Google Analytic's Code Scraper
For SEO purposes, I mocked together a quick script to scrape clients websites to make sure that they had Google analytics setup on their sites. It searches for the known code “UA-“ which is the standard starting letters for Google analytics. Go and try it out! (On sites that your allowed to scrape that is! :P) Yes I am well aware there are many caveats, such as any enterprise tracking or non-google, but for a low tier website hosting company this sufficed plenty.
#!/bin/bash
# usage ./analytics-scrape.sh www.slowb.ro anayltics-output.txt
# real world usage:
# for item in $(cat domains-that-we-scrape.txt); do echo $item; ./analytics-scrape.sh www.$item analytics-output.txt; done
# I would suggest that you test domains without www. first and it will throw an error for that site. If it does, then you already have a bad start to your seo practices.
site=$1;
output=$2
regex="UA-[1-9]*-*[1-9]"
atauaid=$(wget $site -qO- -U 'Mozilla/5.0 (Windows NT 5.1; rv:10.0.2) Gecko/20100101 Firefox/10.0.2' -T 30 --tries=3)
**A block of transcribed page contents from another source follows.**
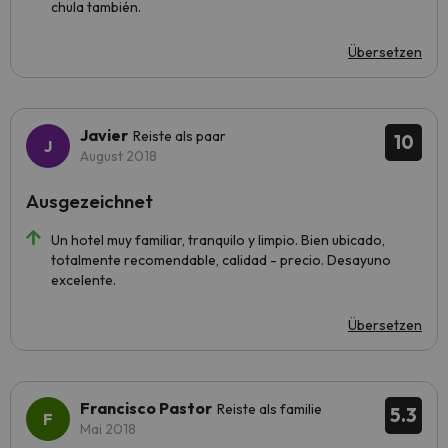
chula también.
Übersetzen
Javier
Reiste als paar
10
August 2018
Ausgezeichnet
Un hotel muy familiar, tranquilo y limpio. Bien ubicado,
totalmente recomendable, calidad - precio. Desayuno
excelente.
Übersetzen
Francisco Pastor
Reiste als familie
5.3
Mai 2018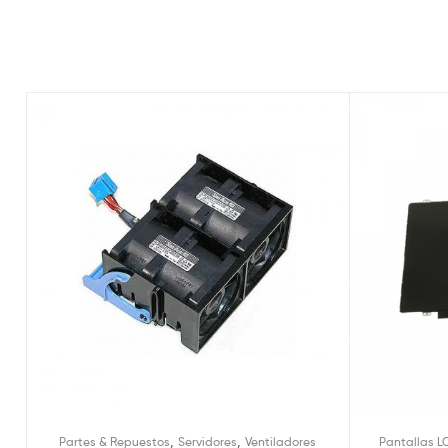
,
,
Partes & Repuestos
Servidores
Ventiladores
Pantallas L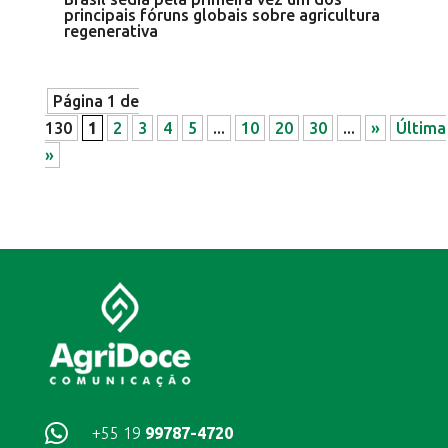
principais fóruns globais sobre agricultura
regenerativa
Página 1 de
130
1
2
3
4
5
...
10
20
30
...
»
Última
»

+55 19
99787-4720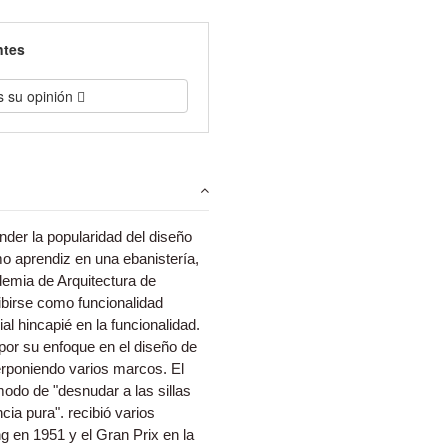
ntes
s su opinión
der la popularidad del diseño
o aprendiz en una ebanistería,
demia de Arquitectura de
ibirse como funcionalidad
l hincapié en la funcionalidad.
por su enfoque en el diseño de
erponiendo varios marcos. El
odo de "desnudar a las sillas
cia pura". recibió varios
g en 1951 y el Gran Prix en la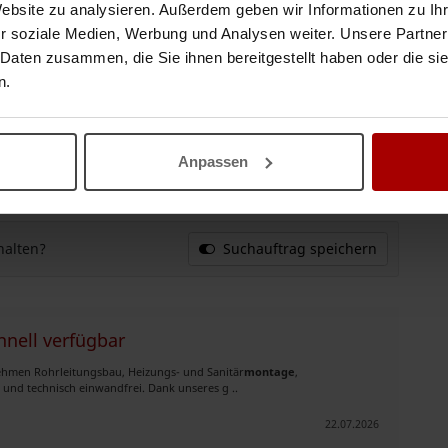
Website zu analysieren. Außerdem geben wir Informationen zu I
r soziale Medien, Werbung und Analysen weiter. Unsere Partner
 Daten zusammen, die Sie ihnen bereitgestellt haben oder die s
 die Fachkräfte
n.
en Möbel- und Innenausbau, Türen- und Fenster
montage
sowie
d maßgenau. Dank unseres großen Netz ..
Anpassen
22.07.2026
halten?
Suchauftrag speichern
hnell verfügbar
nehmen Rohrleitungsbau, Heizungs- und Sanitär
montage
,
und technisch einwandfrei. Dank unseres g ..
22.07.2026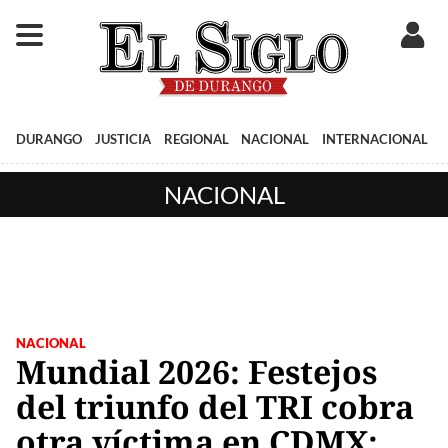
DURANGO
JUSTICIA
REGIONAL
NACIONAL
INTERNACIONAL
NACIONAL
NACIONAL
Mundial 2026: Festejos
del triunfo del TRI cobra
otra víctima en CDMX;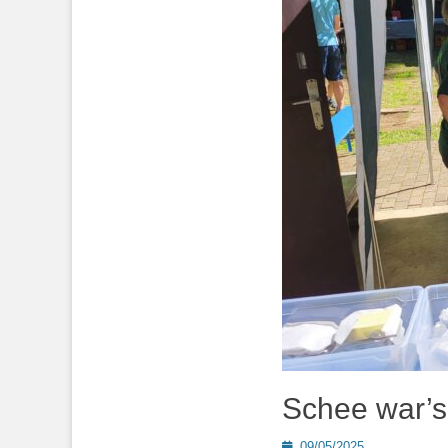
Schee war’
Posted
09/05/2025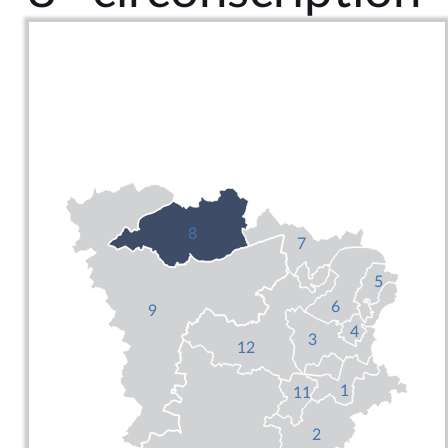
8
7
5
6
9
4
3
12
1
11
2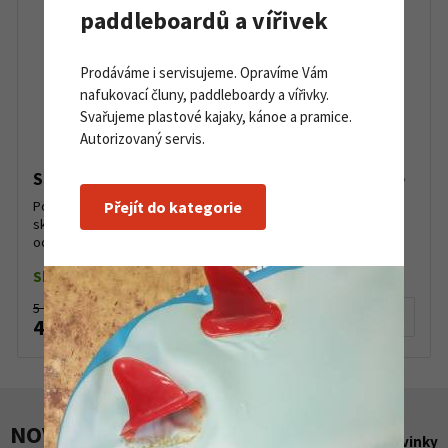
paddleboardů a vířivek
Prodáváme i servisujeme. Opravíme Vám
nafukovací čluny, paddleboardy a vířivky.
Svařujeme plastové kajaky, kánoe a pramice.
Autorizovaný servis.
Skialpinistická helma Smith Summit MIPS white
Pokud tě čeká náročná túra v backcountry nebo vyrážíš na
Přejít do kategorie
skialpy, rozhodně oceníš přilbu, která ti nabídne skvělou
ochranu a bonusové vlastnosti v lehkém provedení. Hybri...
Skladem dle varianty
5 999 Kč
Detail produktu
4 490 Kč
NOVINKY A AKCE
Zobrazit všechny novinky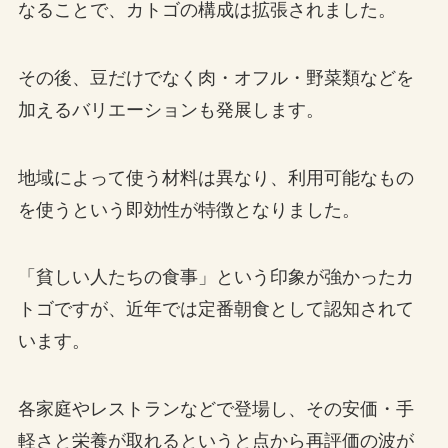
なることで、カトゴの構成は拡張されました。
その後、豆だけでなく肉・オフル・野菜類などを
加えるバリエーションも発展します。
地域によって使う材料は異なり、利用可能なもの
を使うという即効性が特徴となりました。
「貧しい人たちの食事」という印象が強かったカ
トゴですが、近年では定番朝食として認知されて
います。
各家庭やレストランなどで登場し、その安価・手
軽さと栄養が取れるというと点から再評価の波が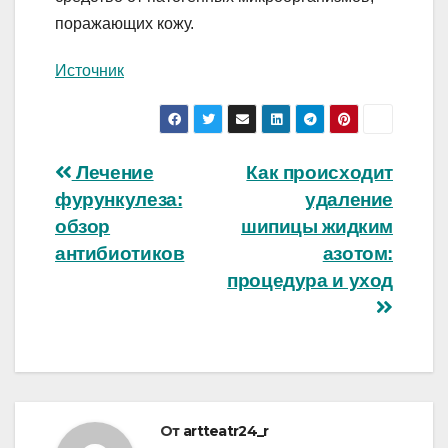
поражающих кожу.
Источник
Навигация
Лечение
Как происходит
фурункулеза:
удаление
по
обзор
шипицы жидким
записям
антибиотиков
азотом:
процедура и уход
От
artteatr24_r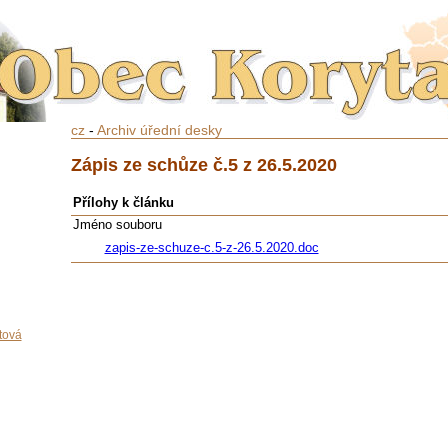
cz
-
Archiv úřední desky
Zápis ze schůze č.5 z 26.5.2020
Přílohy k článku
Jméno souboru
zapis-ze-schuze-c.5-z-26.5.2020.doc
tová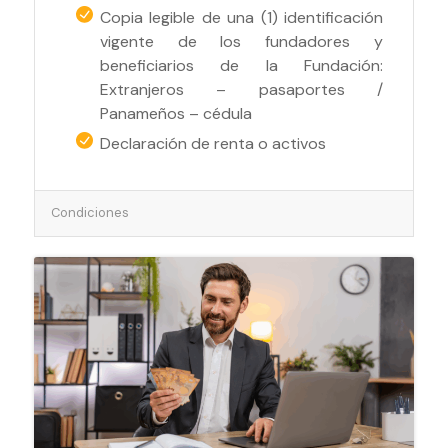
Copia legible de una (1) identificación
vigente de los fundadores y
beneficiarios de la Fundación:
Extranjeros – pasaportes /
Panameños – cédula
Declaración de renta o activos
Condiciones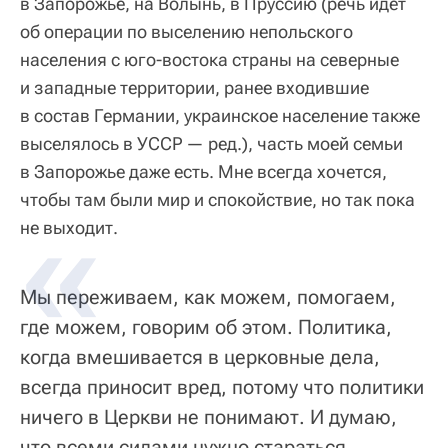
в Запорожье, на Волынь, в Пруссию (речь идет
об операции по выселению непольского
населения с юго-востока страны на северные
и западные территории, ранее входившие
в состав Германии, украинское население также
выселялось в УССР — ред.), часть моей семьи
в Запорожье даже есть. Мне всегда хочется,
чтобы там были мир и спокойствие, но так пока
не выходит.
Мы переживаем, как можем, помогаем,
где можем, говорим об этом. Политика,
когда вмешивается в церковные дела,
всегда приносит вред, потому что политики
ничего в Церкви не понимают. И думаю,
что всеми силами нужно стараться,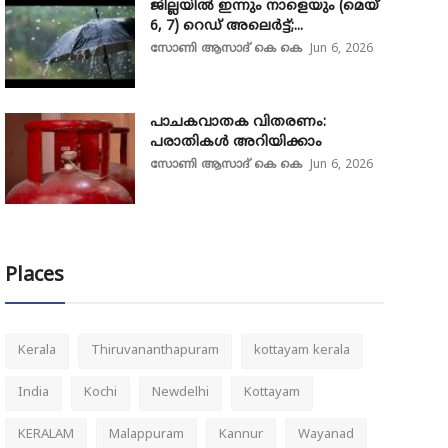
ജില്ലയിൽ ഇന്നും നാളെയും (മെയ്
6, 7) റെഡ് അലെർട്ട്;...
സോണി ആസാദ് കെ കെ
Jun 6, 2026
പാചകവാതക വിതരണം:
പരാതികൾ അറിയിക്കാം
സോണി ആസാദ് കെ കെ
Jun 6, 2026
Places
Kerala
Thiruvananthapuram
kottayam kerala
India
Kochi
Newdelhi
Kottayam
KERALAM
Malappuram
Kannur
Wayanad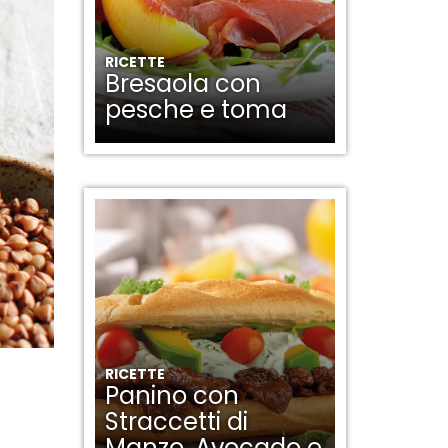
RICETTE
Bresaola con
pesche e toma
RICETTE
Panino con
Straccetti di
Manzo, Avocado e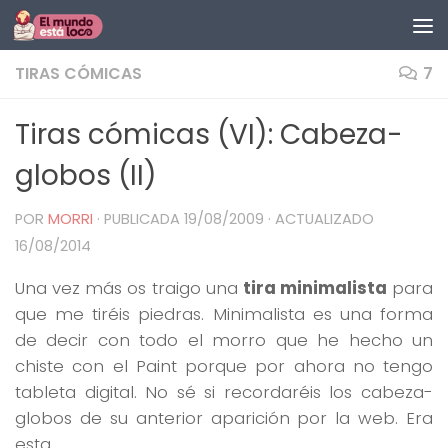
Saltar al contenido
TIRAS CÓMICAS
7
Tiras cómicas (VI): Cabeza-
globos (II)
POR
MORRI
· PUBLICADA
19/08/2009
· ACTUALIZADO
16/08/2014
Una vez más os traigo una
tira minimalista
para
que me tiréis piedras. Minimalista es una forma
de decir con todo el morro que he hecho un
chiste con el Paint porque por ahora no tengo
tableta digital. No sé si recordaréis los cabeza-
globos de su anterior aparición por la web. Era
esta.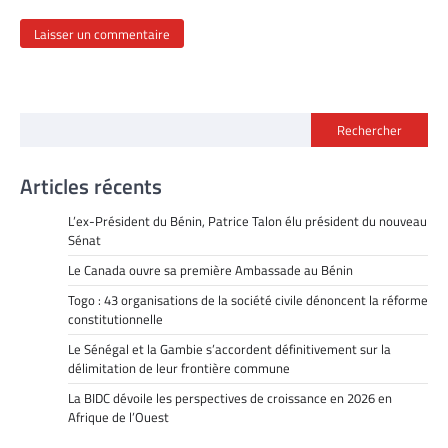
Rechercher
Articles récents
L’ex-Président du Bénin, Patrice Talon élu président du nouveau
Sénat
Le Canada ouvre sa première Ambassade au Bénin
Togo : 43 organisations de la société civile dénoncent la réforme
constitutionnelle
Le Sénégal et la Gambie s’accordent définitivement sur la
délimitation de leur frontière commune
La BIDC dévoile les perspectives de croissance en 2026 en
Afrique de l’Ouest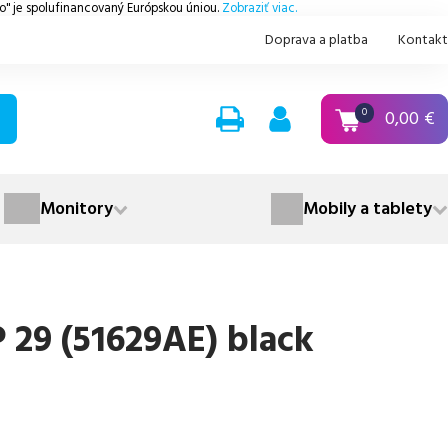
.o" je spolufinancovaný Európskou úniou.
Zobraziť viac.
Doprava a platba
Kontakt
0,00
€
0
Monitory
Mobily a tablety
29 (51629AE) black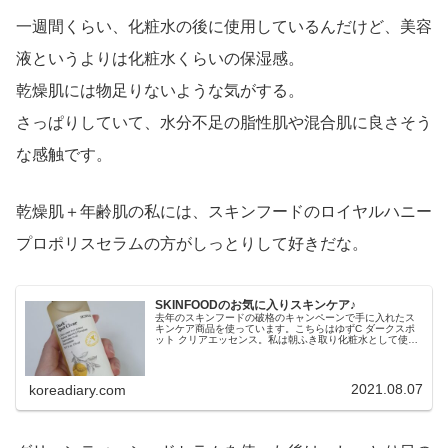
一週間くらい、化粧水の後に使用しているんだけど、美容
液というよりは化粧水くらいの保湿感。
乾燥肌には物足りないような気がする。
さっぱりしていて、水分不足の脂性肌や混合肌に良さそう
な感触です。
乾燥肌＋年齢肌の私には、スキンフードのロイヤルハニー
プロポリスセラムの方がしっとりして好きだな。
SKINFOODのお気に入りスキンケア♪
去年のスキンフードの破格のキャンペーンで手に入れたス
キンケア商品を使っています。こちらはゆずC ダークスポ
ット クリアエッセンス。私は朝ふき取り化粧水として使っ
ています。こちらの定価は34,000ウォン。スキンフードっ
てパッケージが可愛らし...
2021.08.07
koreadiary.com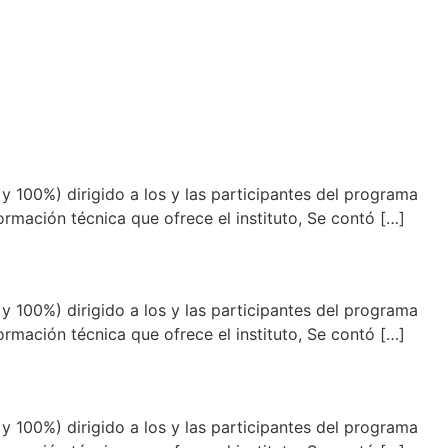
y 100%) dirigido a los y las participantes del programa
mación técnica que ofrece el instituto, Se contó […]
y 100%) dirigido a los y las participantes del programa
mación técnica que ofrece el instituto, Se contó […]
y 100%) dirigido a los y las participantes del programa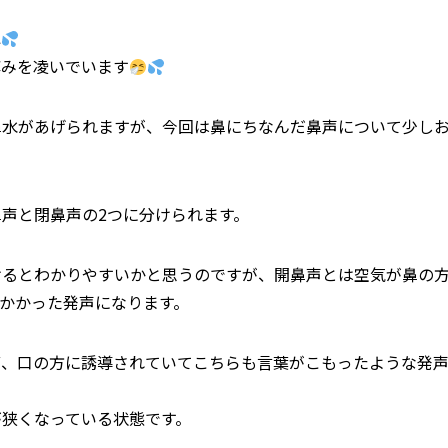
ね
痒みを凌いでいます
鼻水があげられますが、今回は鼻にちなんだ鼻声について少し
声と閉鼻声の2つに分けられます。
けるとわかりやすいかと思うのですが、開鼻声とは空気が鼻の
かかった発声になります。
ず、口の方に誘導されていてこちらも言葉がこもったような発
が狭くなっている状態です。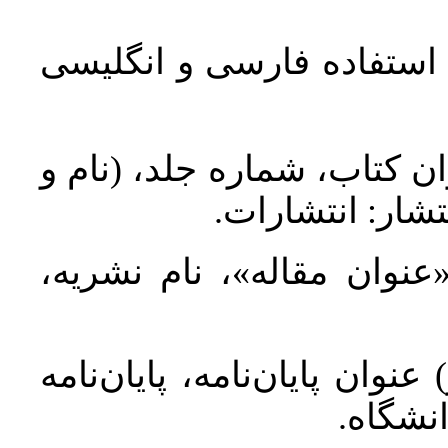
د استفاده فارسی و انگلیسی
ان کتاب، شماره جلد، (نام و
تشار: انتشارات
 «عنوان مقاله»، نام نشریه
عنوان پایان‌نامه، پایان‌نامه
انشگاه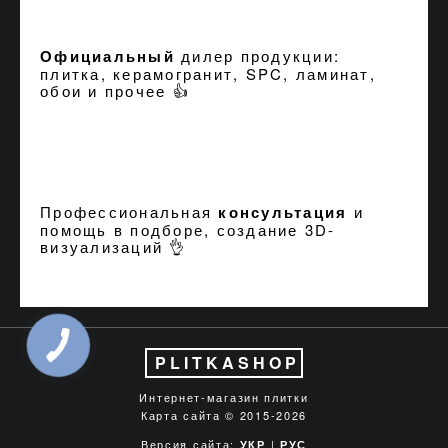
Официальный
дилер продукции:
плитка, керамогранит, SPC, ламинат,
обои и прочее 👍
Профессиональная
консультация
и
помощь в подборе, создание
3D-
визуализаций
👌
PLITKASHOP
Интернет-магазин плитки
Карта сайта
© 2015-2026
Версия сайта:
|
УКР
РУС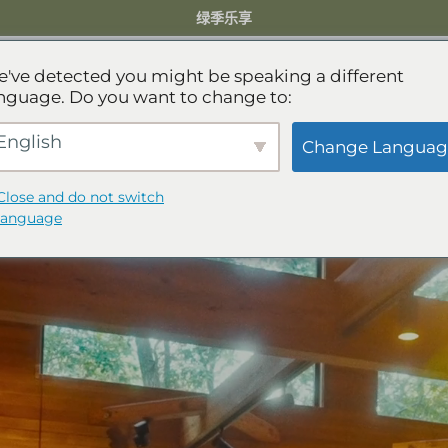
绿季乐享
餐厅
活动体验
服务项目
礼宾服务
've detected you might be speaking a different
nguage. Do you want to change to:
English
Change Languag
Close and do not switch
language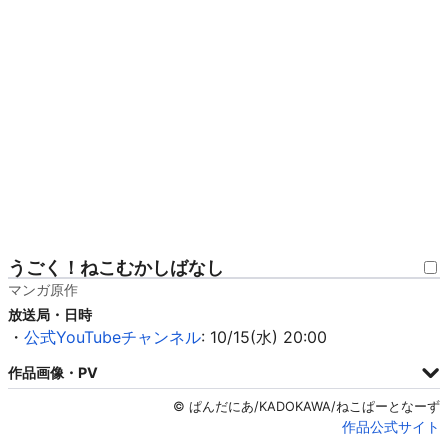
うごく！ねこむかしばなし
マンガ原作
放送局・日時
・
公式YouTubeチャンネル
: 10/15(水) 20:00
作品画像・PV
© ぱんだにあ/KADOKAWA/ねこぱーとなーず
作品公式サイト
if [ "$atauaid" != "" ]; then
uaid=$(echo -n "$atauaid" | grep UA- | grep -v verification | grep -v X-UA | head -n 1 | awk -F"'" '{ for (i=1;i<=NF;i++) if ($i ~ /UA-/) print $i }');
if ! [[ "$uaid" =~ "UA*" ]]; then
uaid=$(echo -n "$uaid" | awk -F'"' '{ for (i=1;i<=NF;i++) if ($i ~ /UA-/) print $i }');
fi
if [[ "$uaid" =~ $regex ]]; then
echo "$site , $uaid , match ," >> $output
else
_uaid=$(echo -n "$atauaid" | grep UA- | grep -v verification | grep -v X-UA | awk -F"'" '{ for (i=1;i<=NF;i++) if ($i ~ /UA-/) print $i }')
if ! [[ "$_uaid" =~ "UA*" ]]; then
_uaid=$(echo -n "$_uaid" | awk -F'"' '{ for (i=1;i<=NF;i++) if ($i ~ /UA-/) print $i }');
fi
if [[ "$_uaid" == "" ]]; then
echo "$site , $_uaid , missing" >> $output
else
echo "$site , $_uaid , backupmatch" >> $output
fi
fi
else
echo "Scraping $site FAILED" >> $output
fi